It doesn't need to do this at all. Just make the flash accessible to the OS and have the OS do it. Machines without an OS can be booted into a live image. Put a write-protect jumper on the system board if you like.
> How do you build a BIOS successor that's not complicated when it needs to allow an OS to alter boot settings for the next boot?
You give the OS access to the flash and then document what the bits do so the OS knows what to change.
> Granted, most of what goes on in a BIOS is displaying and changing variables involved in getting the system running, and maintaining those values, which just requires some sort of minimal editing interface and nv storage, but then... users appear. They want to be able to use a mouse. They want an ability to configure their raid chipset prior to boot, or netboot, and HW makers want to implement that in a way that's not some arcane raw assembly dance between BIOS and additional chip FW. What then?
Limit the firmware UI to extremely basic settings like "restore factory defaults" and "choose boot device", none of which need a mouse. Boot an OS to do anything more complicated.

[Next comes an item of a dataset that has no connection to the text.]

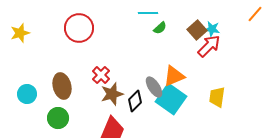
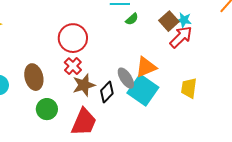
red circle: (79, 28) -> (73, 38), moved
green circle: (58, 118) -> (47, 109), moved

> UEFI is terrible. Baseband firmwares are terrible. Security processor firmwares are terrible. AMT is terrible. Okay, but we still need them.
The reason these are all terrible is that they're supplied by the OEM. Delete all of them and replace them with hardware documentation that allows anyone to write their own. Ship the machine with an open source reference implementation that most people will never have to change unless it's terrible, in which case the 0.1% of the users that care will fix it and you can incorporate the fix into the reference implementation.